Secondly, in relation to the time taken for deciding whether to accept mandatory notices and voluntary notices, the Secretary of State must already, as soon as reasonably practicable after receiving a notice, decide whether to accept or reject. Additionally, if rejected, the Secretary of State, as soon as practicable, must provide reasons in writing for that decision to the relevant parties.
Thirdly, the amendment seeks the inclusion of the average headcount of the investment security unit in the annual report. I refer the hon. Member for Ilford South to my response to amendment 9. Arrangements on resourcing are an internal matter for the BEIS permanent secretary. As the Committee will know, it takes only a small group of exceptionally gifted people to improve our nation’s security, as we are doing here in the scrutiny of this Bill. Look around you, Mr Twigg: everybody here is incredibly talented and therefore doing an incredible job in refining the Bill. There will, of course, be sufficient resourcing allocated to the unit in any case.
It is the challenge the hon. Lady offers that allows a Minister as junior as the one standing before hon. Members to be able to make the argument.
Finally, the report will also give a sense of the sectors of the economy where the greatest activity of national security concern is occurring. The Secretary of State may include additional information in relation to SMEs if he considers that to be appropriate.
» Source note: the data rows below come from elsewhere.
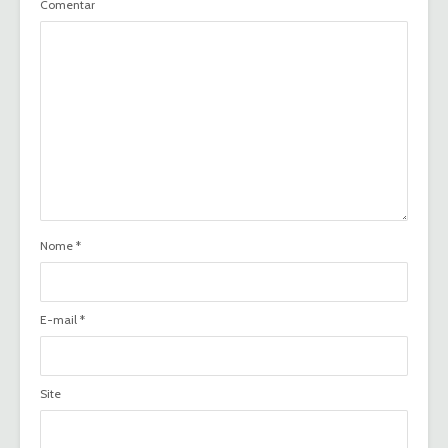
Comentar
Nome
*
E-mail
*
Site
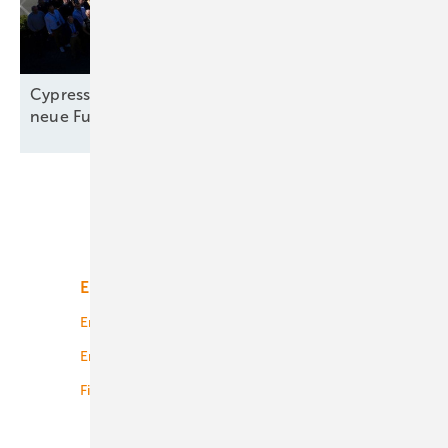
Cypress-Windturbinen: „Wir führen jedes Jahr
neue Funktionen mit Mehrwert
ein“
Unsere Themen
Energiemarkt
Technologie
Energierecht
Planung
Energiemärkte weltweit
Logistik
Finanzierung
Betrieb
Onshore-Wind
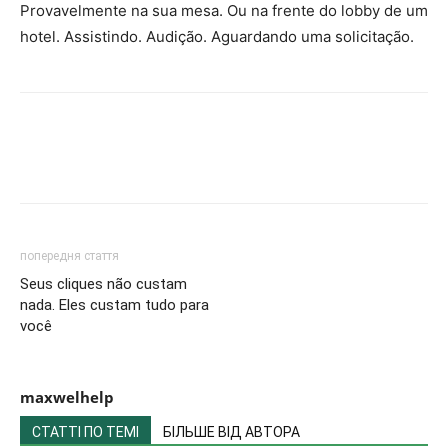
Provavelmente na sua mesa. Ou na frente do lobby de um
hotel. Assistindo. Audição. Aguardando uma solicitação.
попередня стаття
Seus cliques não custam
nada. Eles custam tudo para
você
maxwelhelp
СТАТТІ ПО ТЕМІ
БІЛЬШЕ ВІД АВТОРА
For those reasons, I am unable to accept the amendment, and I hope that the hon. Member for Ilford South can withdraw it.
I will say a few words in support of the amendment and on the clause, and will respond to the Minister’s comments. I think we all recognise the importance of reporting annually on the seismic shift in our national security, and of scrutiny of mergers and acquisitions. Yet it has to be said that the Bill does not say what the report’s objective is. Neither did the Minister, in listing what was included, give an understanding of the reasons the items have been included, even as he rejected the amendment of my hon. Friend the Member for Ilford South, which seeks to add points of particular interest to small and medium-sized enterprises.
I note, for example, that the number of final notifications is given but not the number of interim notifications or interim orders made. It is hard to see whether the objective of the report is to give greater confidence, to enable us to fully understand the working, or to enable us to see whether the limited contents of the impact assessment prove to be accurate. The kind of information in the report, and in my hon. Friend’s amendment, is the information that a well-run Department should wish to have. Although we are unclear on the objective of the report, which is not set out, reporting on those items as fully as possible would certainly improve the workings of the Bill, as my hon. Friend has said he seeks to do.